◆ PROBLEM TO SOLVE: In the records below, find the line containing "целевых вмешательств, существует" and the line containing "конвертировать свои банковские"; please repeat exactly the lines from one to the other, both included, and nothing more.

[Excerpts from a dataset]

◇ ◇ ◇

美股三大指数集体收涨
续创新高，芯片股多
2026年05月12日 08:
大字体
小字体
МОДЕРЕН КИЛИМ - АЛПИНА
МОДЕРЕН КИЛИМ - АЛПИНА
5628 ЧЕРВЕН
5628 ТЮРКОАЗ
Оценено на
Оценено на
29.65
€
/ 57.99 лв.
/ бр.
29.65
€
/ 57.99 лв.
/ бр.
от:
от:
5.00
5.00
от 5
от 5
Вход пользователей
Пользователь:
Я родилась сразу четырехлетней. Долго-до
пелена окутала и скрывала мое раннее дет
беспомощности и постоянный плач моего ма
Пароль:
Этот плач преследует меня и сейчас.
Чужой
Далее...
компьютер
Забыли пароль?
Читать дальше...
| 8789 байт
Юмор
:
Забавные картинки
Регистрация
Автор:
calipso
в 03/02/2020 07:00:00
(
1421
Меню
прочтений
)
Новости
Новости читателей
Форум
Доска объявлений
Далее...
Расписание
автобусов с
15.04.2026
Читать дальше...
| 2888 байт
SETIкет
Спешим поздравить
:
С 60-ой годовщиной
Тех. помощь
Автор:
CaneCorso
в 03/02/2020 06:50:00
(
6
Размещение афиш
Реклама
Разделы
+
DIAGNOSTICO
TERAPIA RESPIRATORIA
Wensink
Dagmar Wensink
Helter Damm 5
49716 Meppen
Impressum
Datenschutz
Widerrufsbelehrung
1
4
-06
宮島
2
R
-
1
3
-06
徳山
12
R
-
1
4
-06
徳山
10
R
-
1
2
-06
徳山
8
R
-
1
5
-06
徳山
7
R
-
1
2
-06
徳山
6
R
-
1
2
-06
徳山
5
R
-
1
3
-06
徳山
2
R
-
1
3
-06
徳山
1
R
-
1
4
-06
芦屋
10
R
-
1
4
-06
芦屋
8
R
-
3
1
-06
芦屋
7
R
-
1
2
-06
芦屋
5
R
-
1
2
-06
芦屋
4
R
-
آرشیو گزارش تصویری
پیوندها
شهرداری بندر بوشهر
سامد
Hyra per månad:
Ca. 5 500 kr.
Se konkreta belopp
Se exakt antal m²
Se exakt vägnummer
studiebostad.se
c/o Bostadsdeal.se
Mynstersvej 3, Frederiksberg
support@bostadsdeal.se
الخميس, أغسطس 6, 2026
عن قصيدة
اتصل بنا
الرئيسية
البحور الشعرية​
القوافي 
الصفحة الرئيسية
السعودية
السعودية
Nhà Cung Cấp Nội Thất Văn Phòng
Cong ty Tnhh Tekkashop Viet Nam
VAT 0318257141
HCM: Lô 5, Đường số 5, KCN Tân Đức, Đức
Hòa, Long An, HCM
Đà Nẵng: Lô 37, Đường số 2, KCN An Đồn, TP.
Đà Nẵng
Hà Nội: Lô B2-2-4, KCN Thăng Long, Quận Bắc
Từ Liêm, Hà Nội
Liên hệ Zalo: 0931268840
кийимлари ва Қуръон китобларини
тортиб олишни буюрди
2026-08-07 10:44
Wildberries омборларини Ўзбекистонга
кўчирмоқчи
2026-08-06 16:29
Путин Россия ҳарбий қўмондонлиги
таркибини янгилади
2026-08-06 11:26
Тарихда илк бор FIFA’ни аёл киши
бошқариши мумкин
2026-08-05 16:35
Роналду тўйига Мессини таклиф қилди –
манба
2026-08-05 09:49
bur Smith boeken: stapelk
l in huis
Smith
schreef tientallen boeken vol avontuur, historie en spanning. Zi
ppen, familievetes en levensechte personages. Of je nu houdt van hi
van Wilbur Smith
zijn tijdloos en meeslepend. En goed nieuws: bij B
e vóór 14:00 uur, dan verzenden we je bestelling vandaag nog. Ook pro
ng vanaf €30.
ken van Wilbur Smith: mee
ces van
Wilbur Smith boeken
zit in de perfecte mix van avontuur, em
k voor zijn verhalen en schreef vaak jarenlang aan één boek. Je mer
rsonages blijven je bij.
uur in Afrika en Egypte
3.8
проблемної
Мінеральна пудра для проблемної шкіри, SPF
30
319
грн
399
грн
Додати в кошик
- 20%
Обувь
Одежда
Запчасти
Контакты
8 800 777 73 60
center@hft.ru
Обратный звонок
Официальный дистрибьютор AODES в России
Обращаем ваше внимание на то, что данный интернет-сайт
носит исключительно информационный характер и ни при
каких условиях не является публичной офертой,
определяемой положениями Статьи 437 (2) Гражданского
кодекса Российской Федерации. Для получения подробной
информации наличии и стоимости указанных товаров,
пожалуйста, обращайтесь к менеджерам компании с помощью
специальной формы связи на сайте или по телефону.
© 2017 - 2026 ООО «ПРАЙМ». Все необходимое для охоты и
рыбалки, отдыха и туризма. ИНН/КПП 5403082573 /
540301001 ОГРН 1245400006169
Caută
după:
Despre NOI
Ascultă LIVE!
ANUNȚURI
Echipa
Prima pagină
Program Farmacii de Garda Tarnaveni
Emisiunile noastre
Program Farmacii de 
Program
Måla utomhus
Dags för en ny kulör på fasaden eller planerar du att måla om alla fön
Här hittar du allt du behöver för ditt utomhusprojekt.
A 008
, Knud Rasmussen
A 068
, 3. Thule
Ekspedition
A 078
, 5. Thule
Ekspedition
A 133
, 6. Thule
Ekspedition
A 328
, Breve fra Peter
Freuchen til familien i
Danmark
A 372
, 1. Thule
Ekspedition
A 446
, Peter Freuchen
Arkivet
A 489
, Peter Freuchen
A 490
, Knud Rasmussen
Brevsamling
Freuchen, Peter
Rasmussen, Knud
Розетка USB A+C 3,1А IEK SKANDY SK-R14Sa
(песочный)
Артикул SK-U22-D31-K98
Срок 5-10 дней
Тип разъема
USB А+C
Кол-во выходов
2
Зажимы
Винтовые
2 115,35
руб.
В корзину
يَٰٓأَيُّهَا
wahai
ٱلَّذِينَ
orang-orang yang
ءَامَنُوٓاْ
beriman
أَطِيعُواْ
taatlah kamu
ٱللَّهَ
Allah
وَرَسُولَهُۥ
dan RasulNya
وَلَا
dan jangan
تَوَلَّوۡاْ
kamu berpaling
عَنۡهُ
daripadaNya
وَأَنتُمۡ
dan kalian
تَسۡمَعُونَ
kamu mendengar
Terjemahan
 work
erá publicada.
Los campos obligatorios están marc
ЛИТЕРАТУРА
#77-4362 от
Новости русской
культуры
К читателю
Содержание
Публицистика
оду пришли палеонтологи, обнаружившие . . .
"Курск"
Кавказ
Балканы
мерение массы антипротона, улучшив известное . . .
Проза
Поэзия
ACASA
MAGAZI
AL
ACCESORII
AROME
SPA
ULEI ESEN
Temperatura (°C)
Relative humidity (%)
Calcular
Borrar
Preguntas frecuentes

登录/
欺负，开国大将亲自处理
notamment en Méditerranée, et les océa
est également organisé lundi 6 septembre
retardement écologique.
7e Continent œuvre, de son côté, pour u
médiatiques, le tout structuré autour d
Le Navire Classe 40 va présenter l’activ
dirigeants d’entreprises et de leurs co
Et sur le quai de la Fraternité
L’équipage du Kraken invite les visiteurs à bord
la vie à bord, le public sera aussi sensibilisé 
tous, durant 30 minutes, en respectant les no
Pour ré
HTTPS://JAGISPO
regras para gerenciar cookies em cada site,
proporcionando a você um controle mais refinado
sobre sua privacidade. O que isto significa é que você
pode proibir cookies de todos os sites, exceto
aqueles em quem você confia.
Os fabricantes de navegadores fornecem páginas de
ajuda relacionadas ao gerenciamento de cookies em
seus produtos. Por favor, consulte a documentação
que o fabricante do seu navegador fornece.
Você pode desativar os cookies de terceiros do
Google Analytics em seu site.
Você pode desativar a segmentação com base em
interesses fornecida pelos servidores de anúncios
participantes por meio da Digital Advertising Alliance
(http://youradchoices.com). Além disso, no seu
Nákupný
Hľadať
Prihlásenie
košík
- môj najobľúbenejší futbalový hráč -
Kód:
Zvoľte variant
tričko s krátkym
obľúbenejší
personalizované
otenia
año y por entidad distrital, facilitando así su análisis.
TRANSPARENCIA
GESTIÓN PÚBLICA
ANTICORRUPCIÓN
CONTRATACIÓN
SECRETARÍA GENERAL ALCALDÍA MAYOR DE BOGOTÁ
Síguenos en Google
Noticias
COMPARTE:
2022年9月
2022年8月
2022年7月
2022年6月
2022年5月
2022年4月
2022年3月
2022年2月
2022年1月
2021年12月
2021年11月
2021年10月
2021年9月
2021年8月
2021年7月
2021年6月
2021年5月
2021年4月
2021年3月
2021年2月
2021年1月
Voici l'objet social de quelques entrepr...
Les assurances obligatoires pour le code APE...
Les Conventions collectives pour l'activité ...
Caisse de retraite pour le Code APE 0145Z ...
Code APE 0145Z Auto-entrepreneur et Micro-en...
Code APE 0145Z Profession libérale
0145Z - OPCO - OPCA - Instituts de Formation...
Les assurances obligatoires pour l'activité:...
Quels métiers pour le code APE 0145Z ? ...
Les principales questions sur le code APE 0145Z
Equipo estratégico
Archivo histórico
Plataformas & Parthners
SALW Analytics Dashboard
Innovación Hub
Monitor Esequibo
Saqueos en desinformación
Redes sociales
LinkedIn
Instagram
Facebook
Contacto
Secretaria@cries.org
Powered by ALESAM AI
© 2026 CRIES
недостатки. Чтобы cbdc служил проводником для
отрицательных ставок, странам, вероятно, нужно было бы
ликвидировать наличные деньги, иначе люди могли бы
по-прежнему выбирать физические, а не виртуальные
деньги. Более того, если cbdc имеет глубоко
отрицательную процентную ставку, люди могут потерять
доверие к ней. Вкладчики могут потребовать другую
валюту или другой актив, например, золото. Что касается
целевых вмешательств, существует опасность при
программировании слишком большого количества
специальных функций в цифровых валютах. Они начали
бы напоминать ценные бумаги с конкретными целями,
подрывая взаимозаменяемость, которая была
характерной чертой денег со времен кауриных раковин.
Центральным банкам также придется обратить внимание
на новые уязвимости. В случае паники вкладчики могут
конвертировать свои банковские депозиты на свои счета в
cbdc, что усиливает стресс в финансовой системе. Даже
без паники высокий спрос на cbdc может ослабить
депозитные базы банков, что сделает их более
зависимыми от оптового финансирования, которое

◇ ◇ ◇

◆ YOUR SOLUTION:
целевых вмешательств, существует опасность при
программировании слишком большого количества
специальных функций в цифровых валютах. Они начали
бы напоминать ценные бумаги с конкретными целями,
подрывая взаимозаменяемость, которая была
характерной чертой денег со времен кауриных раковин.
Центральным банкам также придется обратить внимание
на новые уязвимости. В случае паники вкладчики могут
конвертировать свои банковские депозиты на свои счета в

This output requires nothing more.